Today marks the launch of Thalia's new magazine. Titled "Thalia," the magazine will target Latina girls with the usual topics such as beauty, fashion, celebtity gossip but carry an "inspirational" tone. The magazine is a joint venture between American Media Inc., Tommy Mottola and Thalia Sodi herself.
A recent survey on the hot topic of in-school advertising show opinions are sharply divided. While half say schools should be ad-free and half say it's OK, the study, by Harris Interactive/Kid Power Poll of Youth Marketers, found 64 percent think targeting kids in schools is "not very" or not at all" important yet 74 percent say in-school advertising is bound to increase.
It's the cash-strapped position of many schools that's the driving force behind schools considering the acceptance of advertising. School districts are being forced to reckon with faltering budgets and allowing the partiality of advertising in the door is one, albeit questionable, method of budget survival.

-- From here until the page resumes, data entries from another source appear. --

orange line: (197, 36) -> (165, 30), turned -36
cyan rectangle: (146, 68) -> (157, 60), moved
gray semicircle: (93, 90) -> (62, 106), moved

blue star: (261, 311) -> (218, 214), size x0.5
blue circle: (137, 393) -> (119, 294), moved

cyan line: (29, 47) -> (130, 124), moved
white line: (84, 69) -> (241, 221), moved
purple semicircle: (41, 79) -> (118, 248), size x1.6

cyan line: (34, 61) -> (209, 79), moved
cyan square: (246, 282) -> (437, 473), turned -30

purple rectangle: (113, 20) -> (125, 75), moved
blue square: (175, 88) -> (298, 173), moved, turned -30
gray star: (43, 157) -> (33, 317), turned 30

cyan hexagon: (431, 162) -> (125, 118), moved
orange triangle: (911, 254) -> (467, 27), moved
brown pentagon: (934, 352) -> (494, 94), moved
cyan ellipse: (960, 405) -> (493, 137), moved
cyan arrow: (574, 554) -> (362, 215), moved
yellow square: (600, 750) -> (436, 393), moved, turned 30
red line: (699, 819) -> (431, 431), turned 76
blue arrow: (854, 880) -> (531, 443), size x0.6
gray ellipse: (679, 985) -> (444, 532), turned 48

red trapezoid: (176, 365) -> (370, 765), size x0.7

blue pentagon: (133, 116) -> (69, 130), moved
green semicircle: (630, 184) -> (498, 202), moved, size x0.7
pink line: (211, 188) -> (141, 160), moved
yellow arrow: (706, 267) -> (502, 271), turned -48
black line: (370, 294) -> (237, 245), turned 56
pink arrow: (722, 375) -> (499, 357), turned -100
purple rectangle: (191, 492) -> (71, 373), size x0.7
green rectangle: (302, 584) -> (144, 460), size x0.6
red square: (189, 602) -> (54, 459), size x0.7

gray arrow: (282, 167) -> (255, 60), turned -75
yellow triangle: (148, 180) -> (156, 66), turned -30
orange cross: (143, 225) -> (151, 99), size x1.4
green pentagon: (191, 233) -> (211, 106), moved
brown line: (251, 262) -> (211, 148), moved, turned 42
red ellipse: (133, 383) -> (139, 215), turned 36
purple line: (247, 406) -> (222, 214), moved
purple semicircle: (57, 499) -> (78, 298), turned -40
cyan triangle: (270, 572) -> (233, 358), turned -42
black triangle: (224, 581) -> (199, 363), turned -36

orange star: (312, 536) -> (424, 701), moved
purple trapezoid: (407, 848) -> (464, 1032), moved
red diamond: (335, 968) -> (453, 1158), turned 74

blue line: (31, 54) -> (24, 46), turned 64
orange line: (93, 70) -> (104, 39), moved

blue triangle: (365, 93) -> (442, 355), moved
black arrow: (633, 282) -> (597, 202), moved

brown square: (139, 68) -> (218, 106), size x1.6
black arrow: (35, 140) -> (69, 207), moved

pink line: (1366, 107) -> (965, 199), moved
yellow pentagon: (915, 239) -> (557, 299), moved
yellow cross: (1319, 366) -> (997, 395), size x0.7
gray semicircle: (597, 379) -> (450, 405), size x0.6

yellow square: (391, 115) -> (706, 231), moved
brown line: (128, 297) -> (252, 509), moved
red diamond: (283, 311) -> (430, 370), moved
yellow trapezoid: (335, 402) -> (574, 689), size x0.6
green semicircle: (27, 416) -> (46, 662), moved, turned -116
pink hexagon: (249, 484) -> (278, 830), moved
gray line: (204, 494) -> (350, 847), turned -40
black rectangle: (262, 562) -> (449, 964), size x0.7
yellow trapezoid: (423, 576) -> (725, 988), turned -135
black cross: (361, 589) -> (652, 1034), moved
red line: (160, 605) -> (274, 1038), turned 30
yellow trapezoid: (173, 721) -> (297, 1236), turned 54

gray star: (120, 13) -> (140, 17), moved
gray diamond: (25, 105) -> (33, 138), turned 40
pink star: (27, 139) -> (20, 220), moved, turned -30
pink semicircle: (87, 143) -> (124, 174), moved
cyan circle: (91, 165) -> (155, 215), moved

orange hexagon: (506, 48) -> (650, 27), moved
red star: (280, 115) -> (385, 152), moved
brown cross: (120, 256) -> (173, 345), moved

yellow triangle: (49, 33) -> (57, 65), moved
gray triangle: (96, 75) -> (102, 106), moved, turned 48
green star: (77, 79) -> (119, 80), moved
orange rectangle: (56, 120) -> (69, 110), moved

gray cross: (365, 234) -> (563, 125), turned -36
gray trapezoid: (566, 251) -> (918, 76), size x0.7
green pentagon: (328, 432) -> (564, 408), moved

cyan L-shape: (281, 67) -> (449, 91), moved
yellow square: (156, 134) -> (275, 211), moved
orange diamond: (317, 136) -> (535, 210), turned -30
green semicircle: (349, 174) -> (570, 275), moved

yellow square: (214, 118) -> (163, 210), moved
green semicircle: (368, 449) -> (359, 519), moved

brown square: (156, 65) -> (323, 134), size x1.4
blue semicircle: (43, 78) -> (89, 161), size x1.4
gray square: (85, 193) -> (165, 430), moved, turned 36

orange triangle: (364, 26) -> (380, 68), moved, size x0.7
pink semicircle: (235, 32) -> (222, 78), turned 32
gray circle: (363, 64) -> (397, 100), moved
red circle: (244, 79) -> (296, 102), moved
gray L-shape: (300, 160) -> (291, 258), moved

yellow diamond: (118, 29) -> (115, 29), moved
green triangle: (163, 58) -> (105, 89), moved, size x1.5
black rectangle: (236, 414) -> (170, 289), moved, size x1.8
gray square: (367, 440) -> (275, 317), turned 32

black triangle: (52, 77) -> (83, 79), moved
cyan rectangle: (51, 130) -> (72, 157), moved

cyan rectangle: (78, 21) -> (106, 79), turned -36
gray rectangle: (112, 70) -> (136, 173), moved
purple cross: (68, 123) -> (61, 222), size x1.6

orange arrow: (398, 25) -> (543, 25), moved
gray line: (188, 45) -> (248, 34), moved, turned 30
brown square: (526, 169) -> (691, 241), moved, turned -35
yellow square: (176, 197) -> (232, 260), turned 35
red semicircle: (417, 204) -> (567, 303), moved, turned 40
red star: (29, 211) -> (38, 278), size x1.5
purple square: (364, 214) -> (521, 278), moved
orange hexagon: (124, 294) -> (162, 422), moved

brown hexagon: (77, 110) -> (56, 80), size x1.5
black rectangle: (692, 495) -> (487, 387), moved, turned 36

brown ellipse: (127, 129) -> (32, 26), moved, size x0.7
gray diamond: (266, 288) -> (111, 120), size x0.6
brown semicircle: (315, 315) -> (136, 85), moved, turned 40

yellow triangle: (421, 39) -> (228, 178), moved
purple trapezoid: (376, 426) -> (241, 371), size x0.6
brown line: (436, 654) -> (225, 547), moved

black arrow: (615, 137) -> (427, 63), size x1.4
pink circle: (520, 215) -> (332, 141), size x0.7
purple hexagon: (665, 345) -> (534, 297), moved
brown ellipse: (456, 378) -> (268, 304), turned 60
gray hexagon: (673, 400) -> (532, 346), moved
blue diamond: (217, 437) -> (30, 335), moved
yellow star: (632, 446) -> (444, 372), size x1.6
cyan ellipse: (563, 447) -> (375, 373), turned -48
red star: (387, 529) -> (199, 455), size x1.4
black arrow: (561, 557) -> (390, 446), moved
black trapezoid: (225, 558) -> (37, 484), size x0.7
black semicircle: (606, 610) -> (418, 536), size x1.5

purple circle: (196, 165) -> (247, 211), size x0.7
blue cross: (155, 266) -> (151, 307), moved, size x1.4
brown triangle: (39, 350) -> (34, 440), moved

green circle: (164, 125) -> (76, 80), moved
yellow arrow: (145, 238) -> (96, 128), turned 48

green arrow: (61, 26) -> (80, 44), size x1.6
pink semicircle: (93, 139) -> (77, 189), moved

Opinions on the kinds of in-school adverting vary. For example, 84 percent believe sponsorship of sporting events is OK, 73 percent say school newspaper advertising is OK, 65 percent say corporate logos on school sports teams is OK. On the other hand, 69 percent say school bus advertising is not OK, 65 percent say text book cover advertising is not OK, 61 percent say lesson plan product integration is not OK and 54 percent say advertising in school event publications is not OK.
The debate over in-school advertising boils down to, like anything, whether it's done right or not. The ability of advertisers to "save" failing school curriculums with sponsorships is a positive but the execution of that sponsorship is the critical piece. The messaging has to be chosen and vetted very carefully.
Interep, a sales rep firm, has announced plans to sell combination buys across its radio and online properties. The firm claims radio and online work well together as the two media are commonly consumed in tandem. Interep sales reps will be trained to embrace and sell this new integrated offering and be tasked with selling directly to the client.
This end-run around the agency combined with the natural tendency of most media buyers to break up combos to suit their client's individual needs, makes this offering, while admirable, shaky at best.